After a brief commercial, the video above shows you… a brief commercial.
TTAC has long held such “pimpatorials” in profound contempt, decrying the blurring of the lines between journalism and advertising that is in full evidence in even this short clip from BMW: A Driving Obsession. As TTAC’s founder, Robert Farago once memorably put it
this website is nothing if not a bully pulpit for a certain otherwise unemployable automotive publisher/writer who considers the blurring of editorial and advertising about as defensible as Barry Manilow’s Grammy Award for Copacabana.
By trading all pretense of substantive inquiry for total access in its “documentary,” CNBC doesn’t just make itself party to a PR-driven shill-fest, it also makes it more difficult for “real journalists” to get access to automakers for real stories. After all, why spend time with a tough reporter chasing down a serious story when outlets like CNBC stand ready to “take viewers inside” BMW with the sympathy and considerate care of a great lover? BMW certainly has no incentive to discuss much beyond its “my biggest weakness is that I care too much” job-interview-answer narrative… that’s supposed to be the “journalist’s” job.
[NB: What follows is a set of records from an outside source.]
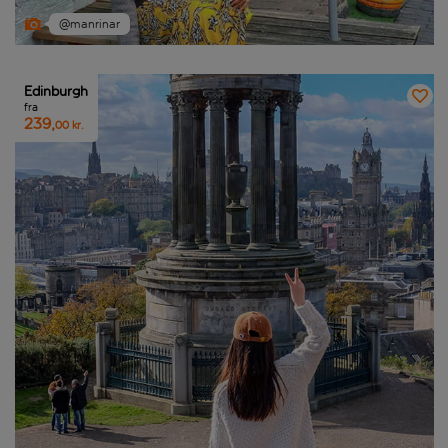
@manrinar
Edinburgh
fra
239,
00 kr.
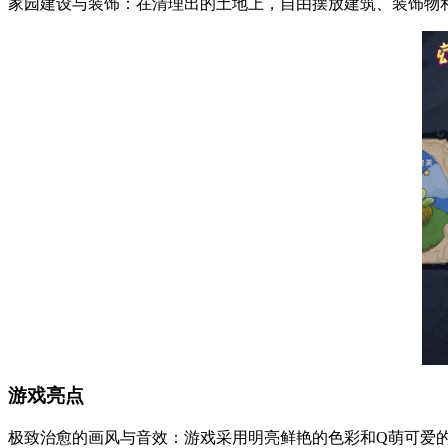
家园建设与装饰：在清理出的土地上，自由摆放建筑、装饰物
游戏亮点
极致治愈的画风与音效：游戏采用明亮鲜艳的色彩和Q萌可爱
On the other hand, luxury brands are always swathed in gauzy media coverage if only because they do not make and price products based on pure market function. Branding is, at its most fundamental level, an exercise in convincing consumers to act in an irrational manner… and one can certainly argue that journalists have no real responsibility (or ability) to enforce rationality in the luxury market. BMWs aren’t essential commodities, and anyone who buys anything from a luxury brand should understand that on some level they’re overpaying for what they’re getting.
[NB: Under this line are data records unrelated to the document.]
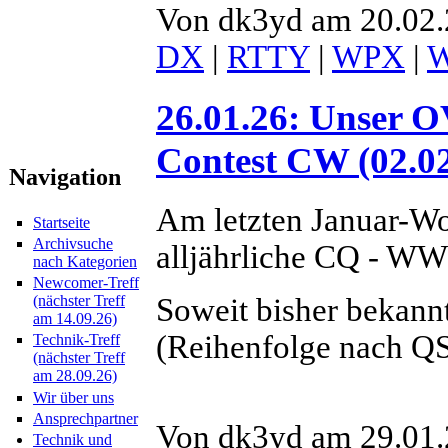
Von dk3yd am 20.02.
DX
|
RTTY
|
WPX
|
W
26.01.26: Unser
Contest CW (02.02
Navigation
Am letzten Januar-Wo
Startseite
Archivsuche
alljährliche CQ - WW 
nach Kategorien
Newcomer-Treff
Soweit bisher bekann
(nächster Treff
am 14.09.26)
(Reihenfolge nach Q
Technik-Treff
(nächster Treff
am 28.09.26)
Wir über uns
Ansprechpartner
Von dk3yd am 29.01.
Technik und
This gets to the heart of the challenge of covering the world of cars. The default, and most lucrative perspective on “auto journalism” is to simply be “obsessed with cars.” After all, every auto engineer, executive and PR rep will instantly share your innocent passion, and steer you well clear of any story that might call into question the value of the car or company you happen to be covering. Before you know it, you’ll be gazing deeply into the eyes of some well-dressed charmer who can list every magical way in which his or her employer lavishes its products with obsessive love. Pay no attention to the bad bet on Two-Mode hybrids, the oncoming rush of front-drive cars bearing the BMW roundel, the design department castration or the 5er GT… obsession is hard to maintain unless the news is consistently good.
The other way of approaching “auto journalism,” the perspective TTAC strives to uphold, is that cars are complex industrial products and consumer goods that have to be understood holistically, in context. Automakers already have huge advertising budgets to get out their side of the story, the side of the story that CNBC tells. But what about everything else? BMW is not a charity seeking to end the curse of dull driving, but a giant, complex, global entity devoted, ultimately, to the task of making money. Surely the most interesting untold stories at any such automaker would not, if well-covered, look indistinguishable from an advertisement. Sadly this perspective is hardly the most rewarding, both alienating advertisers and (more surprisingly) drawing criticism from readers/viewers who inevitably accuse you of harboring a deep hatred for what just so happens to be their favorite brand or company.
I drive a BMW, and I certainly like to think it reflects a certain level of obsession in its development. A lot of what CNBC presents about BMW reinforces what I like to think about my car, and it certainly helps justify the silly amount of money I spent on something that I in no way need. But it ain’t “journalism” (if such a thing even exists any more). And as long as cars are built for profit and sold with the help of huge advertising, marketing and PR support, it should be incumbent upon those who consider themselves journalists to do more than just duplicate those efforts.